Children’s books are the cornerstone of reading.  From a very young age, children are introduced to books that allow them to marvel at faraway lands and colorful characters through illustrations and powerful words.

To this very day, Alexander and the Terrible, Horrible, No Good, Very Bad Day, If You Give a Mouse a Cookie, and Animalia rank at the top of my book list right along with To Kill a Mockingbird and The Girl With the Dragon Tattoo.  Perhaps it’s the childhood memory of reading with my mother, or the fact that these books sparked my love of reading, and imagination that I still carry on.  Children’s books are more popular than ever, but they are now at the point of format transformation.

The eBook phenomenon has not been lost among children’s books, it is merely taken a back seat to the blockbuster thrillers and world wind romances that typically adorn bestseller lists.  But people are beginning to take notice.  As color eReaders and tablets rapidly enter the market, publishers began to see the picture book eReading experience a much more viable one.  After all, what would Eric Carle’s caterpillar be without its radiant colors, or how would we truly imagine Max’s adventure in Where the Wild Things Are?

As GadgetWise points out, all it takes is a search through the Apple App Store to find children’s eBooks complete with animation and illustration.  While Alice in Wonderland and Dr. Seuss stories are available for purchase, users can also check out free children’s books from their local library. OverDrive’s catalog of children’s eBooks is rapidly expanding to include Disney Digital Books, The Berenstain Bears, Thomas the Tank Engine, P.D. Eastman classics, early readers, and many more.   Expect a seamless, colorful reading experience that is fun for not only children, but parents as well.

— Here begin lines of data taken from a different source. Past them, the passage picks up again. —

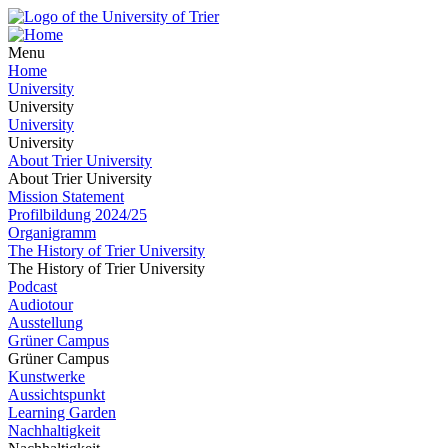
Menu
Home
University
University
University
University
About Trier University
About Trier University
Mission Statement
Profilbildung 2024/25
Organigramm
The History of Trier University
The History of Trier University
Podcast
Audiotour
Ausstellung
Grüner Campus
Grüner Campus
Kunstwerke
Aussichtspunkt
Learning Garden
Nachhaltigkeit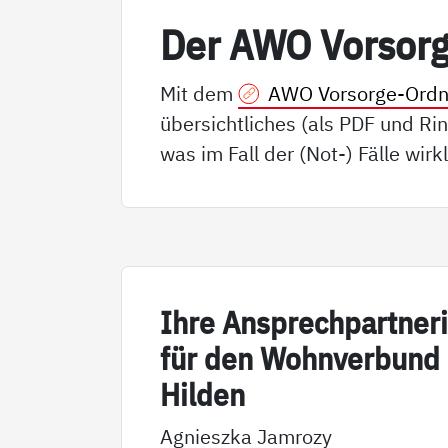
Der AWO Vor­sor­
Mit dem
AWO Vorsorge-Ordn
übersichtliches (als PDF und Rin
was im Fall der (Not-) Fälle wirkl
Ih­re An­sp­rech­part­ne­r
für den Wohn­ver­bund
Hil­den
Agnieszka Jamrozy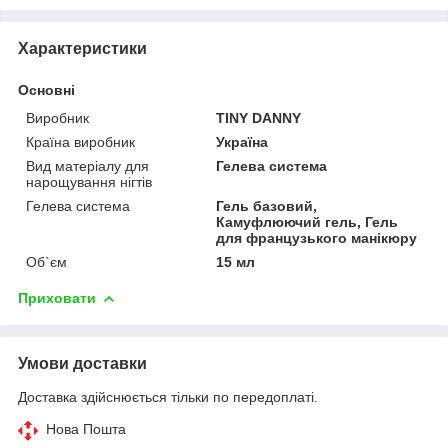
Характеристики
Основні
Виробник
TINY DANNY
Країна виробник
Україна
Вид матеріалу для
Гелева система
нарощування нігтів
Гелева система
Гель базовий,
Камуфлюючий гель, Гель
для французького манікюру
Об`єм
15 мл
Приховати
Умови доставки
Доставка здійснюється тільки по передоплаті.
Нова Пошта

How do we know that these eBooks are growing in popularity?  Over the past 6 months, the circulation of Juvenile Fiction EPUB eBooks at OverDrive libraries has soared 474%, making it one of the fastest growing genre. While some might contribute this to the general boom in eBook circulation across all genres, statistics show otherwise.  Two of the most popular genres, Mystery and Romance, increased 329% and 297% respectively, much less than Juvenile Fiction.

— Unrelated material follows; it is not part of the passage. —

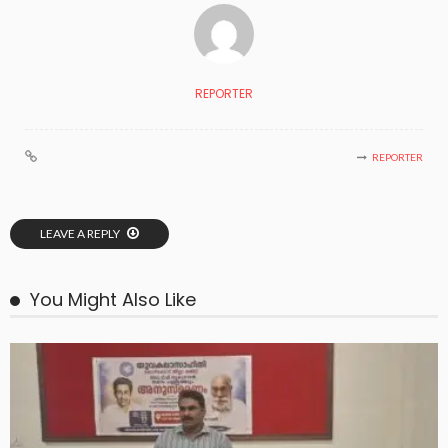
REPORTER
REPORTER
LEAVE A REPLY
You Might Also Like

There is no question that children’s eBooks are here to stay. What is uncertain is how parents and educators will embrace and implement this new technology into entertaining and educating the newest generation of kids.  In his blog post The Future of Children’s eBooks, GeekDad discusses the opportunities that children’s eBooks offer for interactive learning.  What is he looking for in these eBooks — allowing children to control the narrative, nurturing exploration, and supporting 21st century skills.  Time, innovation, and good old fashion imagination will take children’s eBooks to the next level.

My desk is adorned with badges, toys, books, pictures, and behind it all sits a copy of my very first favorite book, Cloudy With a Chance of Meatballs to remind me that off in some distant land, food can rain from the sky.

What children’s books are you patiently waiting to read in eBook?

Lindsey Levinsohn is a collection development specialist for OverDrive.

3 Responses to “Children’s books go digital”

  1. Sean

    I’m currently composing a response to an email question that I have received from one of our library patrons that wants to know how to find young children’s ebooks in our OverDrive collection so that whe can load them onto her iPad for her 18 month old.

    I’m suggesting some of the titles/series I know we have like the Thomas the Tank books and a few others, but I have come to realize that there doesn’t seem to be a way to actually search for these very young children’s books. The “Juvenile Fiction” subject features all kids books including older children and even some that I could consider teen/young adult. So, I don’t have a basic search strategy to offer the patron.

    Has OverDrive considered or are they planning to add “Reading Level” information to the titles and provide a search option for Reading Level? These would be breakdowns like “Baby-Preschool”, “Ages 4-8”, etc.

    Thanks, Sean

  2. Dave

    I too am unable to find many children’s books in my library’s digital catalog and would love to see these new categories.

    I can only assume that my library does not have any ebooks for younger kids.

    • David Burleigh

      Hi Dave – the subjects for children’s books include “Juvenile,” as in Juvenile Fiction/Nonfiction and “Young Adult” as in Young Adult Fiction/Nonfiction. Go to your library’s “Advanced Search” and search for those terms under “Subject.” If your library has children’s books, you should be able to find them there.